TASK -> When a line in the data below includes "типа", pick it out and copy it.

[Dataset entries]
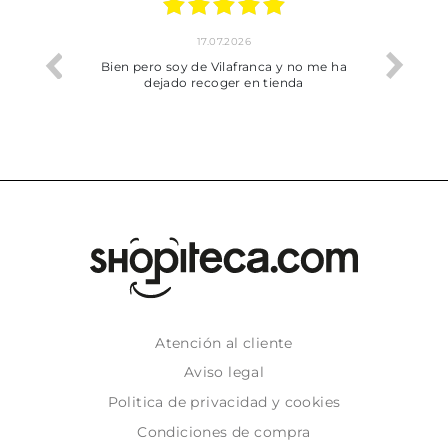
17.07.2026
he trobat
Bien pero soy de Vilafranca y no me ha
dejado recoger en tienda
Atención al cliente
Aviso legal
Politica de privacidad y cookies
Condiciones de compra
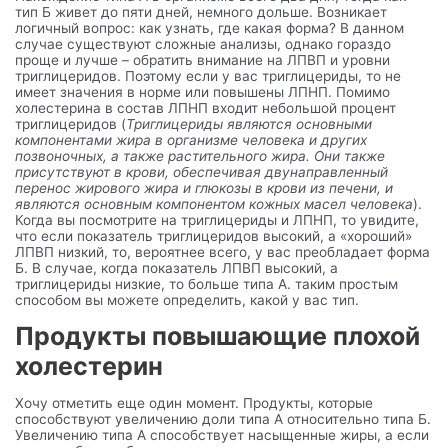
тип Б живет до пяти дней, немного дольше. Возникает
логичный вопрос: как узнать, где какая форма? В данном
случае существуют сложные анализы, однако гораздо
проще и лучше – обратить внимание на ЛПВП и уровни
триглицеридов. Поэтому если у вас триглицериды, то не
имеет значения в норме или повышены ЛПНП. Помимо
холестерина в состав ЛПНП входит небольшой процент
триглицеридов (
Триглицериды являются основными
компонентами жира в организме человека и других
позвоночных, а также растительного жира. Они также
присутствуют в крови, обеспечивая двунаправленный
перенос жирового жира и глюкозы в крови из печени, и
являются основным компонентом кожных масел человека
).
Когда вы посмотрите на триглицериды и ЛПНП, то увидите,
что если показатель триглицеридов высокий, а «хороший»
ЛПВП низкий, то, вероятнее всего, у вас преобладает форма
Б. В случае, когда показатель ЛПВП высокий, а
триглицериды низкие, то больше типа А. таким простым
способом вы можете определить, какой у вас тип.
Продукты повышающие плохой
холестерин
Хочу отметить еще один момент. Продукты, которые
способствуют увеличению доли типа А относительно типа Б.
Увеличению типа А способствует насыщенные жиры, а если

RESULT FOR THIS EXERCISE ->
триглицериды низкие, то больше типа А. таким простым
способствуют увеличению доли типа А относительно типа Б.
Увеличению типа А способствует насыщенные жиры, а если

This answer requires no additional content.